Tanto ribadito, e qui espressamente condiviso, risulta evidente che – in linea di principio – un corriere impegnato nelle attività di consegna di una parte della merce trasportata, una volta parcheggiato il mezzo e prelevato quel che deve essere recapitato ad uno specifico destinatario, si trova nel disbrigo di ordinarie incombenze di lavoro, per effettuare le quali egli versa nella necessità di lasciare esposti alla pubblica fede sia il furgone che i residui beni ancora ivi custoditi: una situazione, questa, altresì corrispondente a normale consuetudine e così percepita dalla generalità dei consociati, senza che possa di certo richiedersi all’autotrasportatore di chiudere a chiave ogni volta il portellone del mezzo.

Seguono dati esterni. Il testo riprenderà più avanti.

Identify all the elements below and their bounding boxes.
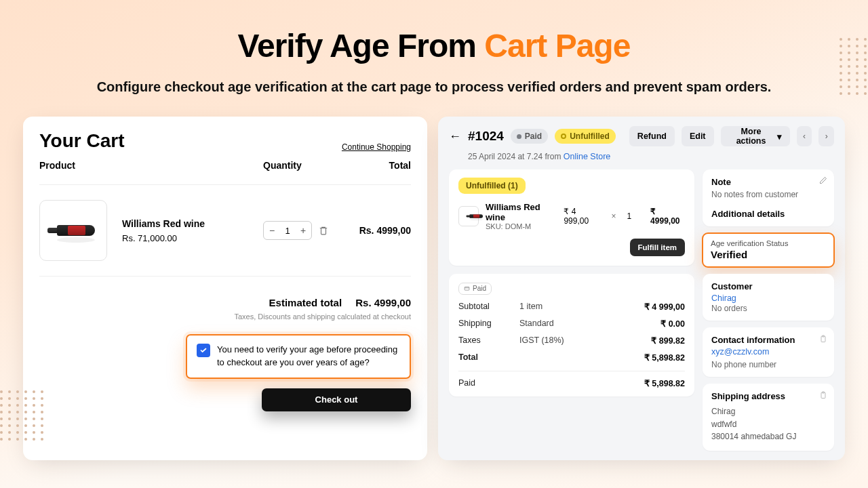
svg-rect-0 bbox=[465, 287, 469, 290]
continue-shopping-link[interactable]: Continue Shopping bbox=[342, 142, 411, 152]
back-icon[interactable]: ← bbox=[449, 129, 461, 144]
qty-increase-button[interactable]: + bbox=[295, 222, 311, 239]
contact-box: Contact information xyz@czzlv.com No pho… bbox=[703, 327, 834, 377]
unfulfilled-tag: Unfulfilled (1) bbox=[458, 178, 526, 194]
sum-subtotal-v: ₹ 4 999,00 bbox=[644, 302, 685, 312]
age-verify-checkbox[interactable] bbox=[197, 344, 210, 357]
hero-title-b: Cart Page bbox=[484, 28, 630, 64]
quantity-stepper: − 1 + bbox=[263, 221, 312, 240]
qty-value: 1 bbox=[280, 226, 295, 236]
shipping-address: Chirag wdfwfd 380014 ahmedabad GJ bbox=[711, 405, 825, 443]
product-price: Rs. 71,000.00 bbox=[122, 233, 248, 243]
order-line-item: Williams Red wine SKU: DOM-M ₹ 4 999,00 … bbox=[458, 202, 685, 230]
sum-ship-v: ₹ 0.00 bbox=[660, 319, 685, 329]
order-item-x: × bbox=[611, 211, 616, 221]
sum-tax-l: Taxes bbox=[458, 336, 519, 346]
sum-subtotal-l: Subtotal bbox=[458, 302, 519, 312]
fulfill-item-button[interactable]: Fulfill item bbox=[630, 239, 686, 256]
clipboard-icon[interactable] bbox=[819, 334, 827, 344]
customer-link[interactable]: Chirag bbox=[711, 293, 736, 303]
paid-mini-badge: Paid bbox=[458, 283, 492, 295]
trash-icon[interactable] bbox=[319, 226, 328, 235]
note-box: Note No notes from customer Additional d… bbox=[703, 169, 834, 226]
order-thumbnail bbox=[458, 206, 479, 226]
order-panel: ← #1024 Paid Unfulfilled Refund Edit Mor… bbox=[438, 117, 845, 460]
sum-ship-m: Standard bbox=[519, 319, 660, 329]
more-actions-button[interactable]: More actions▾ bbox=[721, 126, 790, 146]
chevron-down-icon: ▾ bbox=[777, 131, 782, 142]
order-item-name: Williams Red wine bbox=[486, 202, 557, 222]
sum-tax-v: ₹ 899.82 bbox=[651, 336, 685, 346]
sum-subtotal-m: 1 item bbox=[519, 302, 644, 312]
contact-email[interactable]: xyz@czzlv.com bbox=[711, 347, 769, 357]
age-verification-status-box: Age verification Status Verified bbox=[702, 232, 835, 268]
contact-heading: Contact information bbox=[711, 335, 825, 345]
hero-title: Verify Age From Cart Page bbox=[95, 27, 773, 64]
sum-ship-l: Shipping bbox=[458, 319, 519, 329]
paid-badge: Paid bbox=[511, 129, 548, 144]
shipping-box: Shipping address Chirag wdfwfd 380014 ah… bbox=[703, 384, 834, 451]
sum-tax-m: IGST (18%) bbox=[519, 336, 651, 346]
col-product: Product bbox=[39, 160, 263, 171]
hero-subtitle: Configure checkout age verification at t… bbox=[95, 77, 773, 98]
unfulfilled-badge: Unfulfilled bbox=[555, 129, 616, 144]
cart-heading: Your Cart bbox=[39, 130, 125, 152]
order-id: #1024 bbox=[468, 129, 504, 144]
note-text: No notes from customer bbox=[711, 190, 825, 199]
qty-decrease-button[interactable]: − bbox=[264, 222, 280, 239]
sum-total-v: ₹ 5,898.82 bbox=[644, 352, 685, 363]
prev-order-button[interactable]: ‹ bbox=[797, 126, 812, 146]
cart-line-item: Williams Red wine Rs. 71,000.00 − 1 + Rs… bbox=[39, 184, 411, 277]
customer-box: Customer Chirag No orders bbox=[703, 274, 834, 321]
estimated-total-label: Estimated total bbox=[269, 297, 342, 308]
edit-button[interactable]: Edit bbox=[682, 126, 714, 146]
col-quantity: Quantity bbox=[263, 160, 357, 171]
tax-note: Taxes, Discounts and shipping calculated… bbox=[39, 312, 411, 321]
hero-title-a: Verify Age From bbox=[238, 28, 485, 64]
payment-summary-box: Paid Subtotal1 item₹ 4 999,00 ShippingSt… bbox=[449, 274, 694, 396]
age-verify-callout: You need to verify your age before proce… bbox=[186, 334, 411, 379]
product-name: Williams Red wine bbox=[122, 218, 248, 229]
contact-phone: No phone number bbox=[711, 360, 825, 369]
shipping-heading: Shipping address bbox=[711, 391, 825, 401]
avs-value: Verified bbox=[711, 249, 826, 260]
estimated-total-value: Rs. 4999,00 bbox=[355, 297, 411, 308]
note-heading: Note bbox=[711, 177, 825, 187]
order-item-qty: 1 bbox=[627, 211, 631, 221]
order-meta: 25 April 2024 at 7.24 from Online Store bbox=[468, 152, 834, 161]
next-order-button[interactable]: › bbox=[818, 126, 834, 146]
cart-panel: Your Cart Continue Shopping Product Quan… bbox=[23, 117, 427, 460]
customer-sub: No orders bbox=[711, 304, 825, 313]
additional-details-heading: Additional details bbox=[711, 209, 825, 219]
col-total: Total bbox=[357, 160, 411, 171]
clipboard-icon[interactable] bbox=[819, 390, 827, 400]
sum-paid-l: Paid bbox=[458, 378, 519, 388]
sum-total-l: Total bbox=[458, 352, 519, 363]
pencil-icon[interactable] bbox=[819, 176, 827, 184]
refund-button[interactable]: Refund bbox=[629, 126, 675, 146]
line-total: Rs. 4999,00 bbox=[343, 225, 411, 236]
store-link[interactable]: Online Store bbox=[564, 152, 610, 161]
customer-heading: Customer bbox=[711, 281, 825, 291]
avs-label: Age verification Status bbox=[711, 239, 826, 247]
checkout-button[interactable]: Check out bbox=[262, 388, 411, 411]
sum-paid-v: ₹ 5,898.82 bbox=[644, 378, 685, 388]
fulfillment-box: Unfulfilled (1) Williams Red wine SKU: D… bbox=[449, 169, 694, 266]
order-item-price: ₹ 4 999,00 bbox=[564, 207, 600, 226]
order-item-sku: SKU: DOM-M bbox=[486, 222, 557, 230]
order-item-total: ₹ 4999,00 bbox=[650, 207, 685, 226]
product-thumbnail bbox=[39, 200, 107, 261]
age-verify-text: You need to verify your age before proce… bbox=[217, 344, 400, 369]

Il difensore del P., su basi puramente assertive, rappresenta che nel caso oggi in esame il veicolo sarebbe stato lasciato aperto, imputando così alla vittima una negligenza ostativa al riconoscimento dell’aggravante: ma non è dato sapere da dove tragga tale conclusione.

Mentre, infatti, la lettura della sentenza di primo grado può lasciare margini di incertezza, visto che vi si chiarisce che l’autotrasportatore subì il tentato furto “mentre stava effettuando una consegna di merce in (……) “, la Corte territoriale evidenzia che la condotta materiale venne realizzata aprendo il portellone del mezzo in uso alla persona offesa (che, dunque, deve ritenersi fosse stato lasciato chiuso, sia pure non a chiave). Il motivo di doglianza, pertanto, oltre a sollecitare implicitamente approfondimenti in fatto preclusi in sede di legittimità, si rivela aspecifico, non confrontandosi con i dati evidenziati dai giudici di merito nella decisione impugnata.

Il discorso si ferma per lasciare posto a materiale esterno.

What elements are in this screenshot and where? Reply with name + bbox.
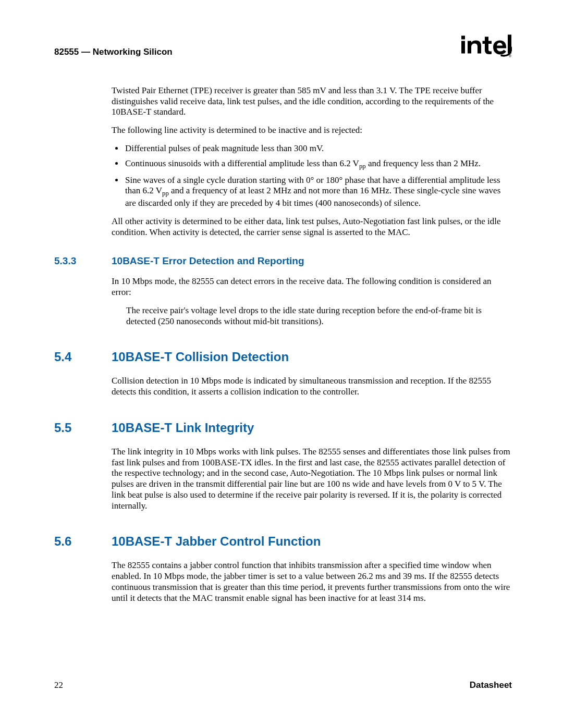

2. Ai sensi dell’art. 616 c.p.p., segue la condanna del ricorrente al pagamento delle spese del procedimento, nonché – ravvisandosi profili di colpa nella determinazione della causa di inammissibilità – a versare in favore della Cassa delle Ammende la somma di Euro 2.000,00, così equitativamente stabilita in ragione dei motivi dedotti.

P.Q.M.

Dichiara inammissibile il ricorso e condanna il ricorrente al pagamento delle spese processuali e della somma di Euro 2.000,00 in favore della Cassa delle Ammende.